Sydney Bookkeepingby Local Knowledge
Succession planning checklist

A Succession Plan Is a Document You Build for Years, Not Weeks

Whether you are handing to family, selling to a third party, or transitioning to management, the value you keep depends on decisions made long before the exit. Here is the checklist we work through.

GC
Graham CheePrincipal and Founder, Local Knowledge
FCPA
CPA
GRCP
GRCA
Published 13 January 2026
Updated 10 July 2026
Expert Content Verification

Content reviewed and verified by Graham Chee, with FCPA-led practice at Local Knowledge, Mascot NSW. Continuous CPA Australia member since 1986. Prior career at Goldman Sachs, BNP Investment Management and Merrill Lynch..

TL;DR

Whether you are handing to family, selling to a third party, or transitioning to management, the value you keep depends on decisions made long before the exit. Here is the checklist we work through.

Most succession value is won or lost years before the exit

The uncomfortable truth about succession is that the owners who realise the most from their businesses started planning three to five years out, and the ones who scramble in the final months almost always leave money on the table — often in tax, sometimes in price, and frequently in both. A business that has been groomed for transition sells for more, transfers more cleanly, and generates a far better after-tax outcome for the owner.

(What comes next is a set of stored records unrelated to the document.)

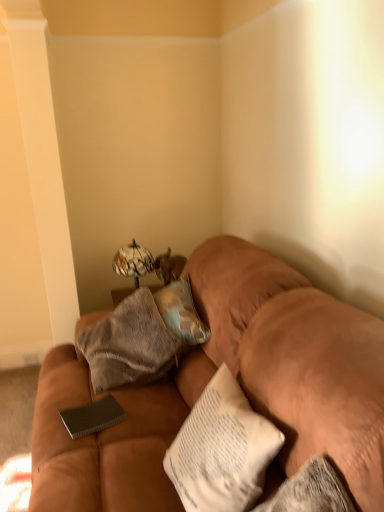 Question: In terms of width, does black textured notebook at center look wider or thinner when compared to textured beige pillow at center?

Choices:
 (A) wide
 (B) thin

Answer: (A)

Question: From the image's perspective, is black textured notebook at center located above or below textured beige pillow at center?

Choices:
 (A) below
 (B) above

Answer: (A)

Question: Estimate the real-world distances between objects in this image. Which object is closer to the textured beige pillow at center?

Choices:
 (A) suede brown couch at center
 (B) black textured notebook at center
 (C) marble-patterned glass table lamp at upper center

Answer: (A)

Question: Which is nearer to the suede brown couch at center?

Choices:
 (A) marble-patterned glass table lamp at upper center
 (B) textured beige pillow at center
 (C) black textured notebook at center

Answer: (B)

Succession is not a single event. It is valuation, structure, tax, documentation and people, all lined up over time. The checklist below is the sequence we work through with Sydney owners, and the earlier we start it, the more of it we can influence.

The succession checklist

1

Know what it is worth

Get a defensible valuation early — not to sell today, but to know your starting point and what drives the number.

2

Fix the structure

The entity that owns the business affects who can access CGT concessions and how cleanly ownership can transfer. Restructure early if needed.

3

Model the tax

Test the CGT small business concessions — 15-year exemption, 50% active asset reduction, retirement exemption and rollover — against your actual circumstances.

4

Reduce owner dependence

A business that cannot run without you is worth less. Document systems and build a management layer.

5

Choose the path

Family transfer, trade sale, or management buy-out — each has different tax, funding and relationship implications.

6

Document and prepare for due diligence

Clean financials, contracts, and records so a buyer or successor finds no surprises.

7

Plan the handover

A staged transition of relationships and knowledge protects the value being transferred.

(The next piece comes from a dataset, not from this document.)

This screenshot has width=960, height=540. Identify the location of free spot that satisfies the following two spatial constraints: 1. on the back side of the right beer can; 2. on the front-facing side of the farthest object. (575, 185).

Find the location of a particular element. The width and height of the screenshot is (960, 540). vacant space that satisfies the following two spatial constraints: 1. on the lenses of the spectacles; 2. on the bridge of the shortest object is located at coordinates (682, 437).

The tax outcome can dwarf every other decision

For many owners, the business is their largest asset and its sale is the most significant tax event of their lives. The CGT small business concessions can, in the right circumstances, reduce the tax on a sale dramatically — in some cases to nil — but eligibility turns on tests that are decided long before the sale: the $6 million maximum net asset value test or the $2 million small business turnover test, whether the asset is an “active asset”, and the 15-year ownership and retirement conditions.

Getting those tests satisfied is not something you can arrange in the week before settlement. It is why we start succession conversations years ahead — so that when the opportunity to exit arrives, the structure already qualifies for the concessions rather than disqualifying you from them.

Worked example

Worked Example

A Sydney owner in their late fifties planned to sell within five years. Early planning revealed the business was held in a way that would have limited access to the CGT concessions, and that they were personally indispensable to the operation. Over three years we restructured ownership so the concessions would be available, and built a two-person management team so the business no longer depended on the owner day to day. At sale, the combination of a higher price (owner-independent, well documented) and access to the retirement and active-asset concessions produced an after-tax result well beyond what a last-minute sale would have delivered.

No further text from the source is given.